Resmi pula warga Jakarta telah memiliki moda
transportasi dengan mobilitas tinggi. Tidak perlu terjebak dalam kemacetan
Jakarta dan dengan mudahnya terhubung dengan beragam moda transportasi lain,
seperti TransJakarta dan KRL Commuter Line. Demikian pula MRT Fase 2
rute Bundaran HI-Kota dan Fase 3 rute Kalideres-Cempaka Baru diharapkan dapat
beroperasi pada tahun 2024. Ini seperti mimpi yang jadi nyata!
Kemenhub menegaskan bahwa biaya proyek MRT ini jauh lebih
sedikit dibandingkan biaya kerugian akibat kemacetan di Jakarta.

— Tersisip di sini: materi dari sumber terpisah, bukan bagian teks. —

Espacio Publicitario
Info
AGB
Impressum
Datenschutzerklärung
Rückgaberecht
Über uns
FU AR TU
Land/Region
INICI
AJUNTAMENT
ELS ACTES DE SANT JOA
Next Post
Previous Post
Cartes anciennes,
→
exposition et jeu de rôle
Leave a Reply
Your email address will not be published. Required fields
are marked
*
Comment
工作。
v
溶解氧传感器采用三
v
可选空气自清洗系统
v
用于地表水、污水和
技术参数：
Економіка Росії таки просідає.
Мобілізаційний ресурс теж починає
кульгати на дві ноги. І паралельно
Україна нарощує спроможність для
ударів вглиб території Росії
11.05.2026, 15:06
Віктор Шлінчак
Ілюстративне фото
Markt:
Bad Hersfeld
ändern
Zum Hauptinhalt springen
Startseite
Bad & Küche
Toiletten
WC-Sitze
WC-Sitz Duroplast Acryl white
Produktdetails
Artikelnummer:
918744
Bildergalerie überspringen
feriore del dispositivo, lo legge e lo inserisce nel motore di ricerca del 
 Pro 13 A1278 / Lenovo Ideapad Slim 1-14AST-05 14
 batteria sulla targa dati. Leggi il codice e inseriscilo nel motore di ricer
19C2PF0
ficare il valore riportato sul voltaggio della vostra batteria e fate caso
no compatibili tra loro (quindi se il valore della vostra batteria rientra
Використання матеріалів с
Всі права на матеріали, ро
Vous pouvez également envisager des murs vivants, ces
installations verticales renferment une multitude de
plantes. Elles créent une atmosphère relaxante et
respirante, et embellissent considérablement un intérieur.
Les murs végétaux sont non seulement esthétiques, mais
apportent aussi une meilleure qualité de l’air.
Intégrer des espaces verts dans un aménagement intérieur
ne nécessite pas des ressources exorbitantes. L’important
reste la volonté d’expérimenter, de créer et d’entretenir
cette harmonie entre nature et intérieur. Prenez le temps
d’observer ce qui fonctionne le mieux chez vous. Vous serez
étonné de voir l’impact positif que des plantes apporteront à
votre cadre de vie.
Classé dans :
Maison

Lagipula menteri
perhubungan periode lalu, Budi Karya Sumadi, menegaskan bahwa MRT hanyalah satu
solusi untuk mengatasi kemacetan ibukota, masih akan ada lagi gebrakan lain
termasuk perluasan rute MRT hingga daerah sub urban untuk mengurangi penggunaan
kendaraan pribadi, biang kemacetan selama ini. Semua demi kenyamanan penduduk
dalam melakukan mobilisasi menuju tempat kerja dan tempat mereka beristirahat. “Kemewahan”
MRT inilah yang kiranya akan juga dialami beberapa kota lain di Indonesia,
seperti Bandung, Surabaya, dan Yogyakarta. Semoga!